Пробегаю мимо сжатого поля, и вдруг с обочины огромными
прыжками кидается прочь коричневый долгоногий кролик.
Я смотрю ему вслед с таким изумлением, как если бы это был
кенгуру. Никогда не видела диких кроликов. Фантастика… А птицы, которые
вспархивают с поля там и сям, – это не куропатки ли? Или перепелки? Я их тоже
никогда раньше не видела. Здорово пополнила пробелы в своем образовании!
В вышине слышно легкое жужжание. Поднимаю голову – надо мной
возникает крылатое сооружение, словно бы летающий велосипед. Это дельталет,
такие штуки я видела, конечно, но чтобы он летал просто так, не в честь
какого-нибудь спортивного воздушного праздника…
Я машу ему что было сил, прыгаю, снова ору во весь голос.
Полное счастье! Я забыла обо всем: о той ночи в больнице, о
смерти и страхе, о своем преследователе… И сейчас я верю, неистово заставляю
себя поверить: мне померещился тот человек в бистро на улице Монторгей в
Париже, его там не могло оказаться, он канул в небытие где-то во Франкфурте… А
скорей всего, он и во Франкфурте мне померещился.
Ничего нет страшного и жуткого в мире – только блаженство
этого солнечного дня посреди прекрасной Бургундии!
Я снова завожу песню про дорогу в Аржентой, однако умолкаю:
она неактуальна, поскольку я стою у самого въезда в Фосе.
В деревню вхожу неспешно – неловко бегать по этим узеньким,
степенным, старинным улицам. Фосе очень напоминает Мулен. Правда, эта деревня
побольше: здесь работает мэрия и есть не просто запертая церковь, которая
открывается только дважды в год, на Рождество Христово и на Пасху, а большой
храм с широко распахнутыми дверями. Мне хочется войти и помолиться – бог-то
один для всех, а у меня есть, ох, есть о чем его попросить! – однако нет денег
на свечу, да и вид у меня, конечно… Пропотевший топик до пупа и мятые шорты, а
на ногах легкие спортивные тапочки «Made in China»… Нет уж, я лучше мимо
пройду.
На часах девять утра, но в деревне полная тишина. Может, все
спят еще? А впрочем, здесь каждый дом – крепость, не видно, что делается за
этими толстыми стенами и каменными оградами. Ни одной живой души! Хотя нет, вон
на галерее просторного двухэтажного дома стоит женщина в длинном купальном
халате.
Да ведь это гостиница! Называется она смешно: «Пуле д'ор» –
«Золотая курица», а между тем в виде флюгера на крыше вертится петух с
гребешком: сверкающий, словно и впрямь золотой. Так, значит, в Фосе гостиница
еще работает – в отличие от Мулена, где в ней, как я узнала вчера, разместились
богатые американцы Труди и Марк. Впрочем, судя по всему, и в Фосе гостиница не
обременена избытком постояльцев: около нее стоит только одна красная спортивная
машина, а все двери, выходящие на галерею, закрыты ставнями.

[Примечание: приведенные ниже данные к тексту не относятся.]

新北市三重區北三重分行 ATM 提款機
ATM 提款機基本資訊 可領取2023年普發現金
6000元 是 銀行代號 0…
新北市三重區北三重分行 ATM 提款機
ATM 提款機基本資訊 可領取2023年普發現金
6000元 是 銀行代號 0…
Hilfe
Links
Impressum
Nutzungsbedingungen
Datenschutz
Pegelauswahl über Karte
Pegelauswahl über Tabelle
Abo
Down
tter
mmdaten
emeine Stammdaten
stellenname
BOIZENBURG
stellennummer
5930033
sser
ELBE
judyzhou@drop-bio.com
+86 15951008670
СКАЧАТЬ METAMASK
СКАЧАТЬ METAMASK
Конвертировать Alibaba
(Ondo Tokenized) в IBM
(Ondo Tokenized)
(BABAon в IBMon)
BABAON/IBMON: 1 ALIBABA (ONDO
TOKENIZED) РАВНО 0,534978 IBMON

Смотрю на часы и вижу, что у меня больше нет времени гулять
по Фосе. Ведь Николь собиралась уехать в Париж в десять чесов. Значит, мне
нужно поспешить, чтобы не задерживать ее.

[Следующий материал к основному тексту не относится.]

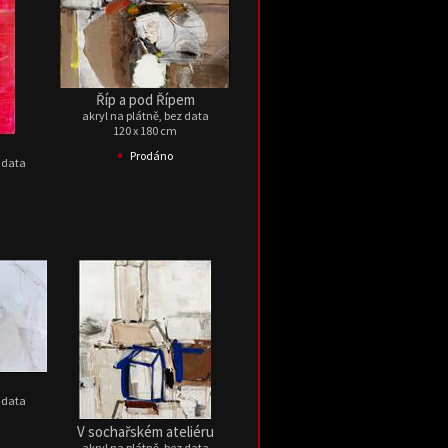
Říp a pod Řípem
akryl na plátně, bez data
120 x 180 cm
•
Prodáno
z data
z data
V sochařském ateliéru
akryl na plátně, bez data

Обратный путь потруднее: дорога идет в гору, я не бегу, а
больше иду, стараясь пошире шагать вперед и подкачивать таким образом задние и
передние мышцы бедер. Так ходить меня научила одна подружка, которая занимается
шейпингом.
Со стороны, конечно, эта походочка выглядит диковато,
поэтому, заслышав шум мотора, я кидаюсь на обочину, словно стыдливая
девственница, которую застал полураздетой нечаянно явившийся сосед. И все равно
не уверена, что водитель красного «Рено», обогнавшего меня, не увидел мои
ужимки и прыжки. Я делаю самую что ни на есть надменную физиономию, но,
поскольку у машины тонированные стекла, не вижу, оглядывается на меня кто-то с
презрительной насмешкой или нет.
Ого, я уже полчаса в пути, а еще топать да топать! Может
быть, сократить путь, свернув на проселочную дорогу, ведущую через лес? У меня
такое ощущение, что я срежу тут по меньшей мере километр. Лес, впрочем, назвать
таковым можно только условно. Это скорее островок леса, отделяющий поле от
поля, таких островков тут – не считано.
Смело сворачиваю с дороги… и не проходит пяти минут, как
начинаю жалеть о своем решении. Во-первых, приличным и проходимым лесок
выглядел только издали, а в глубине началась сущая чащоба, бурелом. Во-вторых,
пытаясь найти тропу поудобнее, я натыкаюсь на проволочную изгородь с надписью:
«Domaine prive« [37]. Кто его знает, сунешься через забор, а там егерь с
ружьем, как в старые добрые времена. Или вообще самострелы навострены на
браконьеров – как во времена еще более старые и куда менее добрые.